MUC problem / Smack should use LinkedHashmap for PacketListeners

Hi,

I have the following problem with MUC:

I added a ParticipantListener to the MUC object in order to get presence updates for the MUC occupants.

The MUC class itself also adds a PacketListener (with presence filter) to listen for new room occupants, to populate the “occupantsMap” and to eventually fire the “joined” event.

In my ParticipantListener I want to use something like this:

Occupant occupant = multiUserChat.getOccupant(presence.getFrom());

in order to update the status of the occupant.

The problem now is:

Both listeners (MUC’s internal and mine) are called in random order. So sometimes multiUserChat.getOccupant(presence.getFrom()) returns null, if my listener is called prior to the internal one, because the occupantsMap is not yet filled.

I probably could work around this somehow by updating the presence directly from the joined method, but in this case I also the presence could be updated twice and I probably need to keep track if the user has just joined or if it is a later presence update.

Anyway I think the core problem is the logic in how Smack manages listeners:

protected final Map<PacketListener, ListenerWrapper> recvListeners = new ConcurrentHashMap<PacketListener, ListenerWrapper>();

for (ListenerWrapper listenerWrapper : connection.recvListeners.values()) {

            listenerWrapper.notifyListener(packet);

}

Iterating through the listeners values() results in random order listener notifications.

I think it is better to ensure listener execution in a predictable order, something like:

protected final Map<PacketListener, ListenerWrapper> recvListeners = Collections.synchronizedMap(new LinkedHashMap<PacketListener, ListenerWrapper>());

might solve the problem.
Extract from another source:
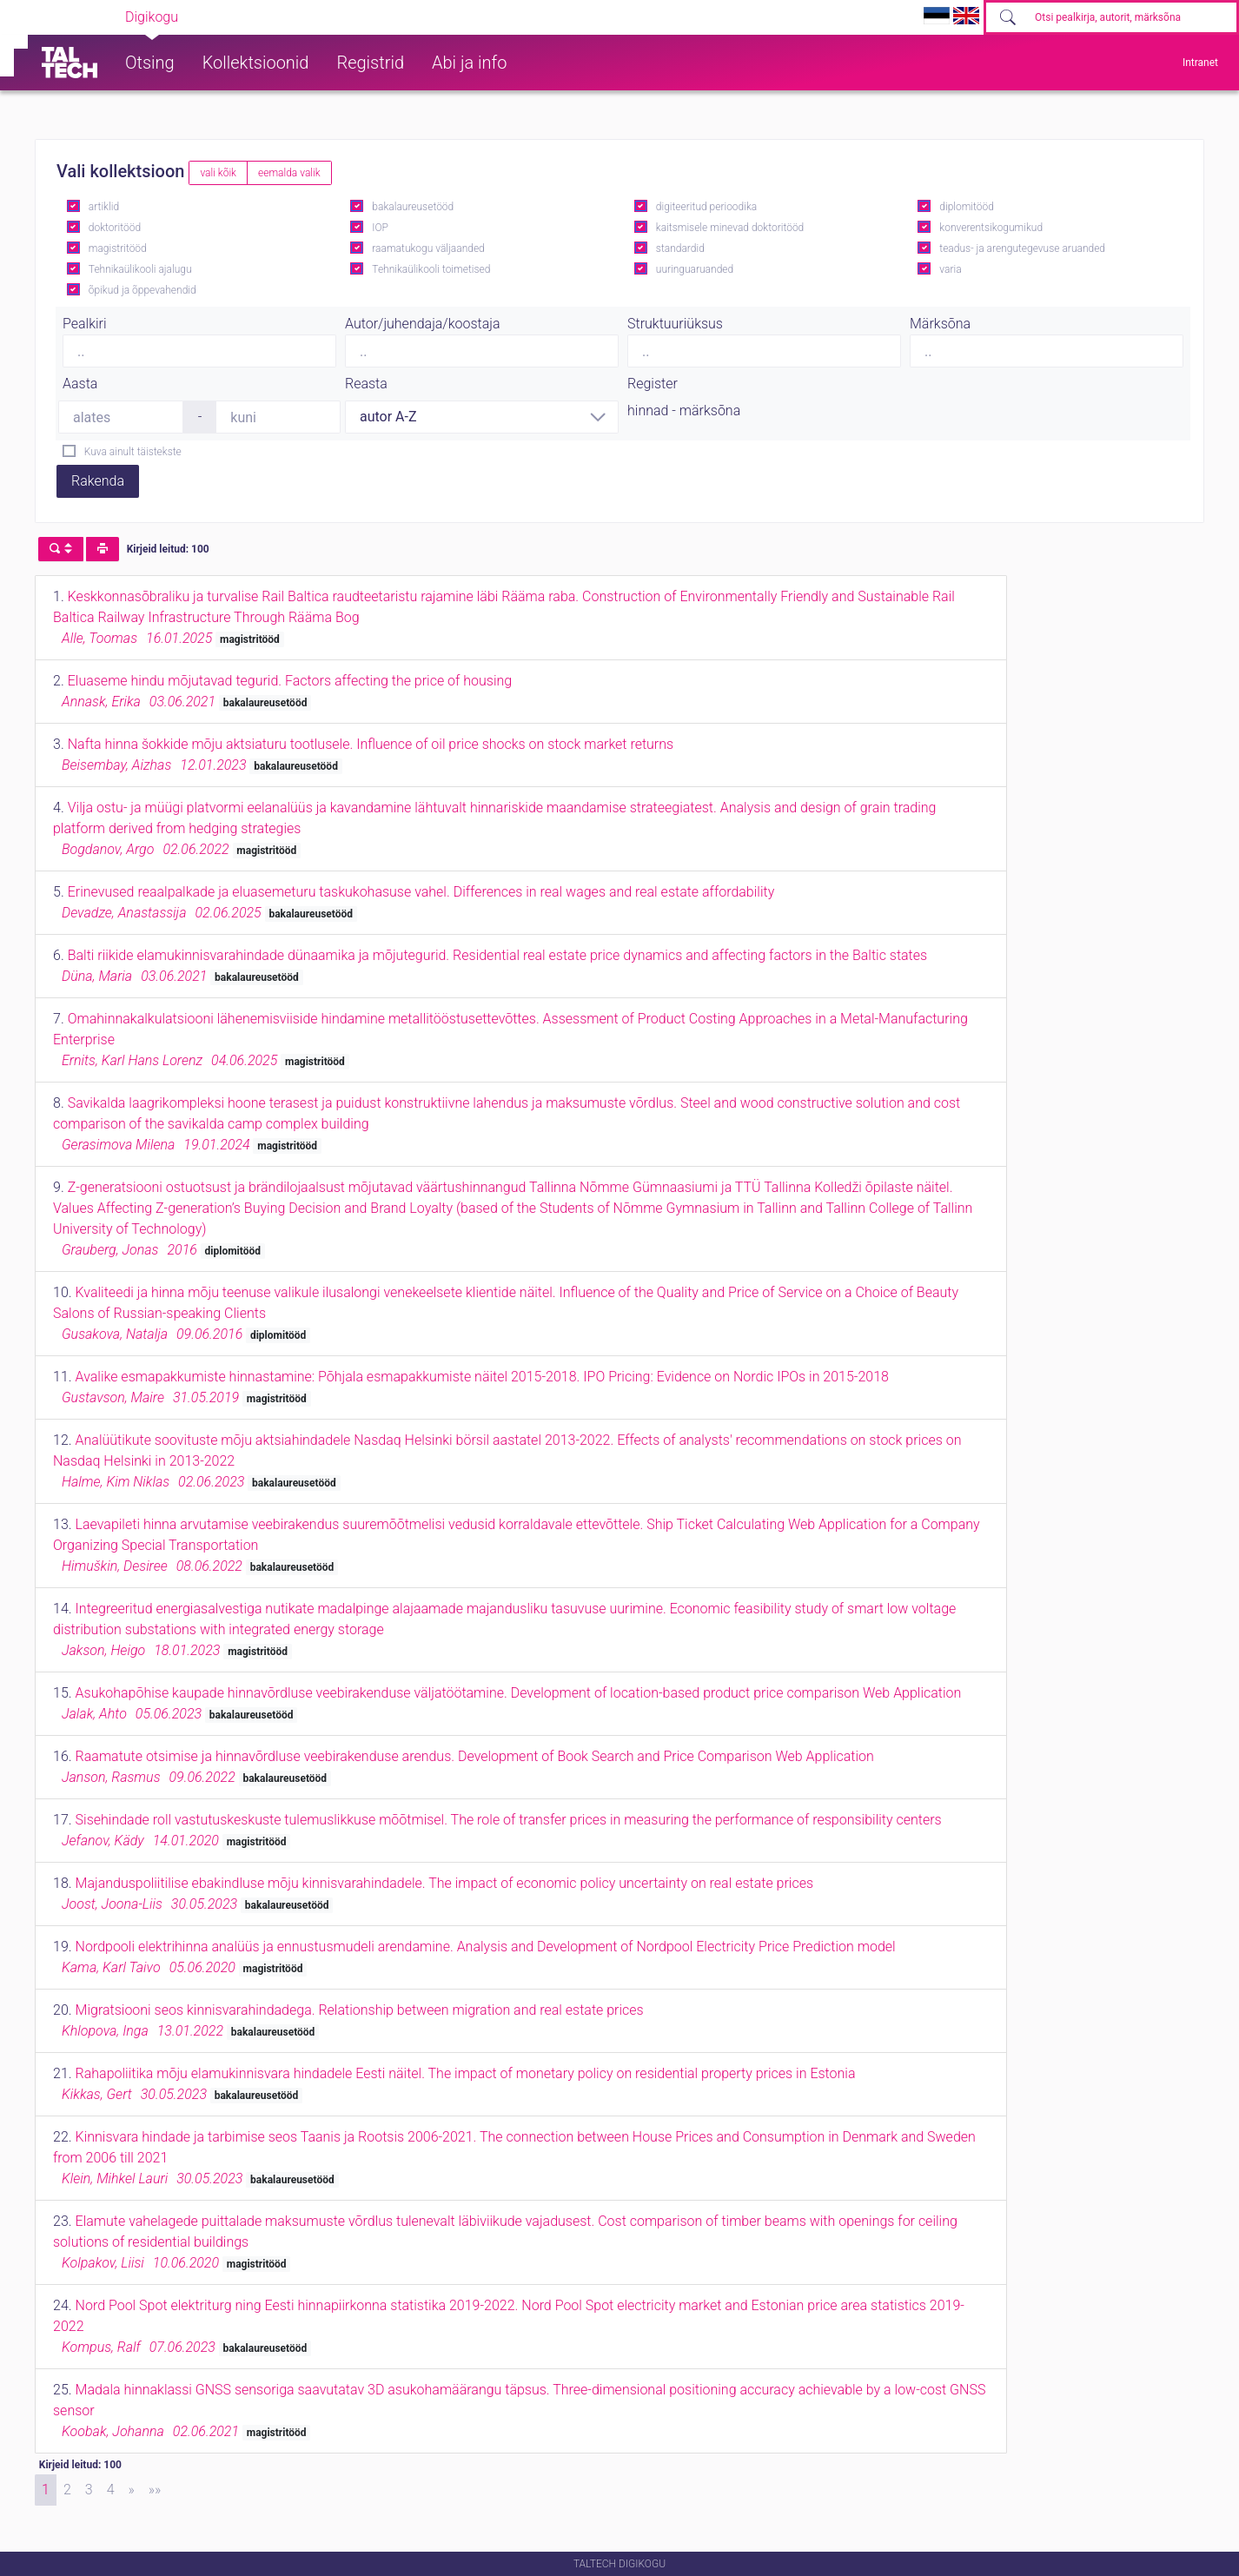 This screenshot has width=1239, height=2576. What do you see at coordinates (413, 207) in the screenshot?
I see `bakalaureusetööd` at bounding box center [413, 207].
Otherwise developers have to deal with randomness :frowning:

(Its only necessary, to add synchronized blocks around iterations of recvListeners.values() then).
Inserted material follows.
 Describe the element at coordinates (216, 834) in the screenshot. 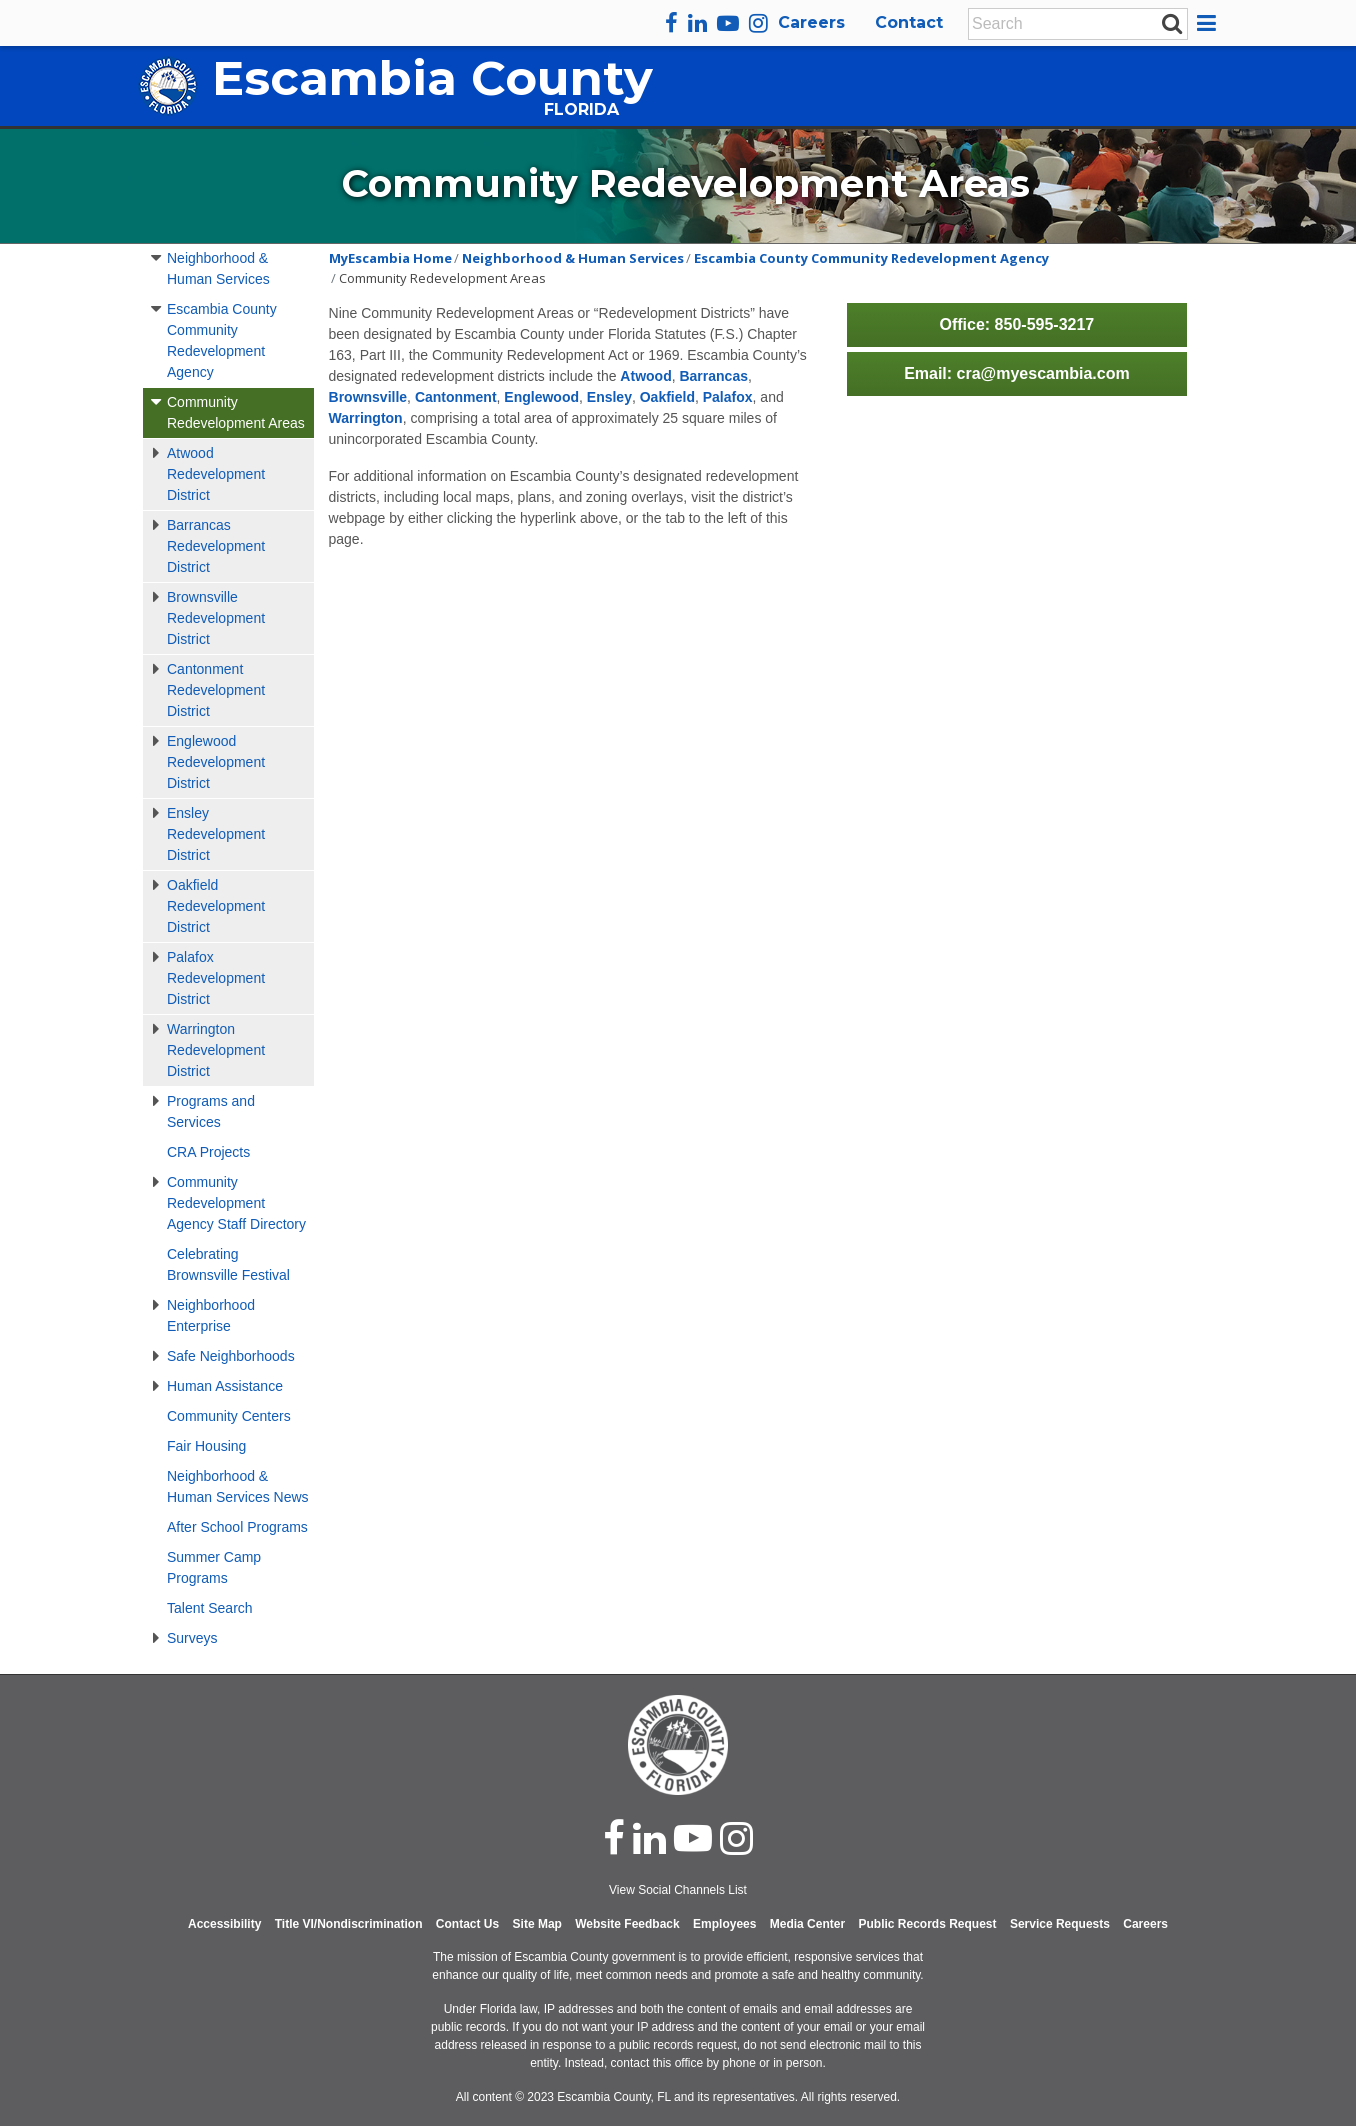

We get that complaint a lot and it looks like your proposal using a ordered list may be solve the problem that some listeners should run before others. In fact, IMHO, Smack should gurantee that.

IIRC that problem also manifests in other classes that use that design pattern (e.g. Roster).

SMACK-532

It would make even more sense to store it as a List, since that actually guarentees order by contract. The map structure is only required to delete the listener, which can be easily accomplished by simply parsing the list.

If that proves to be too slow, then a secondary map can be used to store the location, but I doubt that would be necessary.